Aqui, o desemprego é diferente. É combinação sedimentar de várias camadas de desempregados. A
camada mais antiga e maior é composta de gente que nunca recebeu salário
mínimo e nunca trabalhou em tempo integral. É o desemprego estrutural, muito anterior às novas
tecnologias e à globalização. Apesar de antigo, os números do desemprego estrutural dobraram nos
últimos dez anos, quando a taxa de crescimento da economia se reduziu drasticamente.
Sobre essa camada de desempregados, existe outra, de trabalhadores que perderam emprego mais
recentemente e continuam procurando trabalho. São ex-operários industriais, funcionários do
comércio e do setor público. São 6 milhões de pessoas das quais dependem, em termos econômicos,
pelo menos 12 milhões de brasileiros.
Sempre tivemos desempregados na classe média, que chamávamos de agregados no século passado.
Hoje, temos uma novidade: desempregados recentes, provenientes da classe média, com alta
escolaridade e experiência profissional. Além dessas diferenças, o desempregado brasileiro é
totalmente desamparado.
Poucos são cobertos por seguro-desemprego -de curta duração e valor reduzido-, na comparação
com os Estados Unidos e com a Europa. Tem acesso menor e mais difícil a serviços públicos de
qualidade inferior. Nem o desemprego é inevitável ou "natural" nem o problema é de falta de
educação. A taxa de desemprego é maior entre pessoas com mais de nove anos de escolaridade.
Educação não aumenta o emprego.
No curto prazo, não podemos ser exigentes -crescer é a única solução. Se voltássemos a crescer
mais rapidamente, conseguiríamos reduzir parcela importante de todos os tipos de desempregados
mencionados acima. Com mais calma, a integração de milhões de brasileiros não pode se basear em
consumo de bens duráveis, parques temáticos, redes de informação e corte no fornecimento de bens
públicos. Nos anos 70, períodos de rápido crescimento agravaram a desigualdade.
A construção civil e os investimentos em obras públicas, cuja urgência salta aos olhos de todos,
conseguiriam bons resultados para o desemprego e até reduziriam o chamado "custo Brasil".

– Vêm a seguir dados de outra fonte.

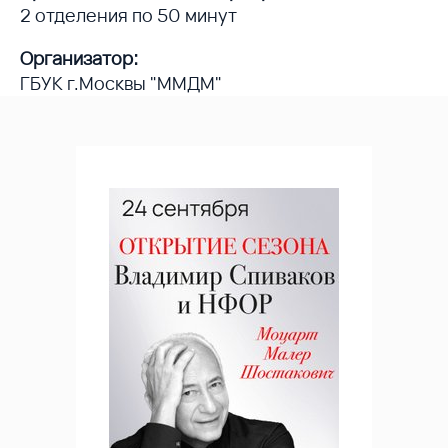
2 отделения по 50 минут
Организатор:
ГБУК г.Москвы "ММДМ"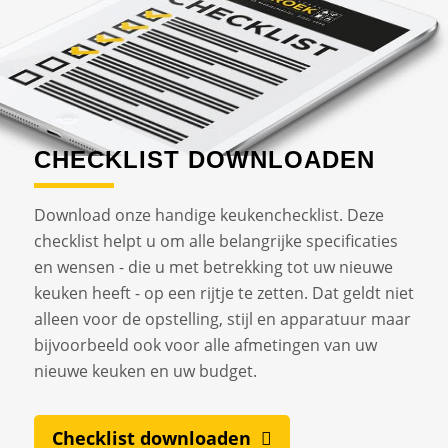
CHECKLIST DOWNLOADEN
Download onze handige keukenchecklist. Deze
checklist helpt u om alle belangrijke specificaties
en wensen - die u met betrekking tot uw nieuwe
keuken heeft - op een rijtje te zetten. Dat geldt niet
alleen voor de opstelling, stijl en apparatuur maar
bijvoorbeeld ook voor alle afmetingen van uw
nieuwe keuken en uw budget.
Checklist downloaden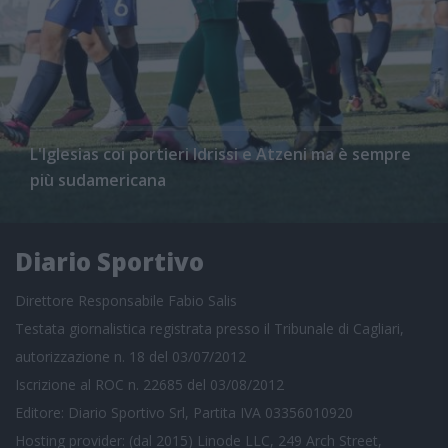
L'Iglesias coi portieri Idrissi e Atzeni ma è sempre
più sudamericana
Diario Sportivo
Direttore Responsabile Fabio Salis
Testata giornalistica registrata presso il Tribunale di Cagliari,
autorizzazione n. 18 del 03/07/2012
Iscrizione al ROC n. 22685 del 03/08/2012
Editore: Diario Sportivo Srl, Partita IVA 03356010920
Hosting provider: (dal 2015) Linode LLC, 249 Arch Street,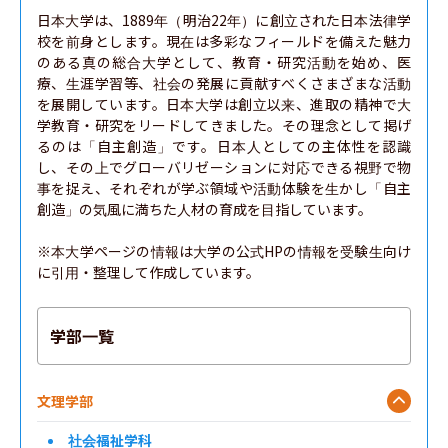
日本大学は、1889年（明治22年）に創立された日本法律学
校を前身とします。現在は多彩なフィールドを備えた魅力
のある真の総合大学として、教育・研究活動を始め、医
療、生涯学習等、社会の発展に貢献すべくさまざまな活動
を展開しています。日本大学は創立以来、進取の精神で大
学教育・研究をリードしてきました。その理念として掲げ
るのは「自主創造」です。日本人としての主体性を認識
し、その上でグローバリゼーションに対応できる視野で物
事を捉え、それぞれが学ぶ領域や活動体験を生かし「自主
創造」の気風に満ちた人材の育成を目指しています。

※本大学ページの情報は大学の公式HPの情報を受験生向け
に引用・整理して作成しています。
学部一覧
文理学部
社会福祉学科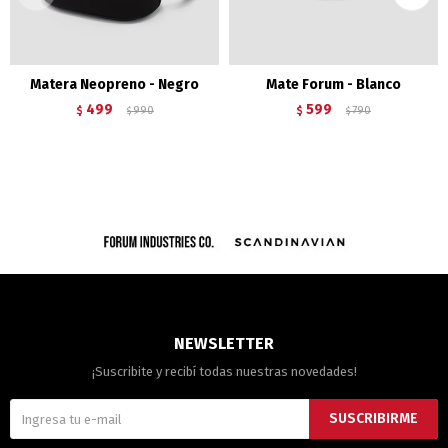
Matera Neopreno - Negro
Mate Forum - Blanco
499
599
$
990
$
790
$
$
NEWSLETTER
¡Suscribite y recibí todas nuestras novedades!
SUSCRIBIRME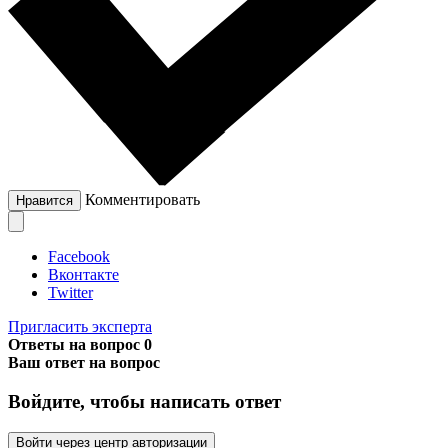
Комментировать
Нравится
Facebook
Вконтакте
Twitter
Пригласить эксперта
Ответы на вопрос
0
Ваш ответ на вопрос
Войдите, чтобы написать ответ
Войти через центр авторизации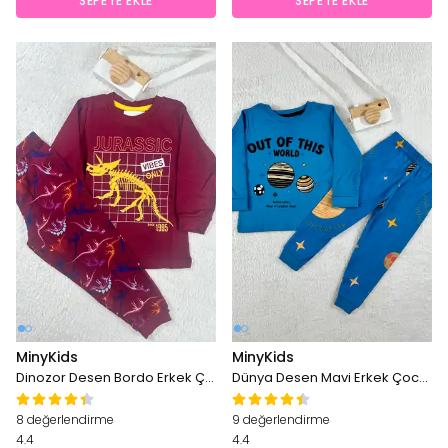
SEPETE EKLE
SEPETE EKLE
MinyKids
MinyKids
Dinozor Desen Bordo Erkek Çocuk Pijama Takım
Dünya Desen Mavi Erkek Çocuk Pijama Takım
8 değerlendirme
9 değerlendirme
4.4
4.4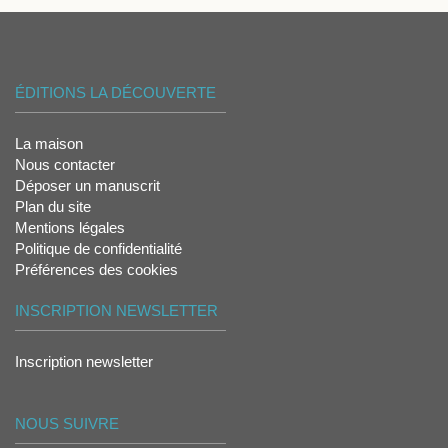
ÉDITIONS LA DÉCOUVERTE
La maison
Nous contacter
Déposer un manuscrit
Plan du site
Mentions légales
Politique de confidentialité
Préférences des cookies
INSCRIPTION NEWSLETTER
Inscription newsletter
NOUS SUIVRE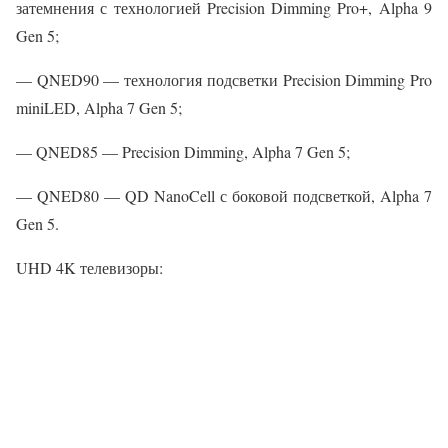
затемнения с технологией Precision Dimming Pro+, Alpha 9
Gen 5;
— QNED90 — технология подсветки Precision Dimming Pro
miniLED, Alpha 7 Gen 5;
— QNED85 — Precision Dimming, Alpha 7 Gen 5;
— QNED80 — QD NanoCell с боковой подсветкой, Alpha 7
Gen 5.
UHD 4K телевизоры:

Finalmente, em um país com 160 milhões de habitantes e tanta heterogeneidade, é preciso
experimentar, tentar novas soluções em educação, saúde, construção habitacional, crédito popular e
combate à violência. Não é suficiente afirmar que existem desperdícios nos programas sociais.
Também existem desperdícios inaceitáveis, erros e corrupção no setor privado. É preciso gastar
nessas áreas como este e outros governos têm gastado em outras áreas.
Problemas conhecidos há muito tempo não geram crises. A crise do México veio da "descoberta" de
que o equilíbrio fiscal não é solução e da revolta de Chiapas. A crise do Sudeste Asiático veio da
"descoberta" de que muitos daqueles países não eram o que a propaganda anunciava.
Crises são descobertas que renovam a agenda de problemas. Vamos descobrir que o general
Figueiredo tinha razão: a economia vai bem, o povo vai mal.
------------------------------------------------------------------------------João Sayad, 53, economista, professor da Faculdade de Economia e Administração da USP e exministro do Planejamento (governo José Sarney); é autor de "Que País é Este?" (editora Revan);
escreve às segundas-feiras nesta coluna.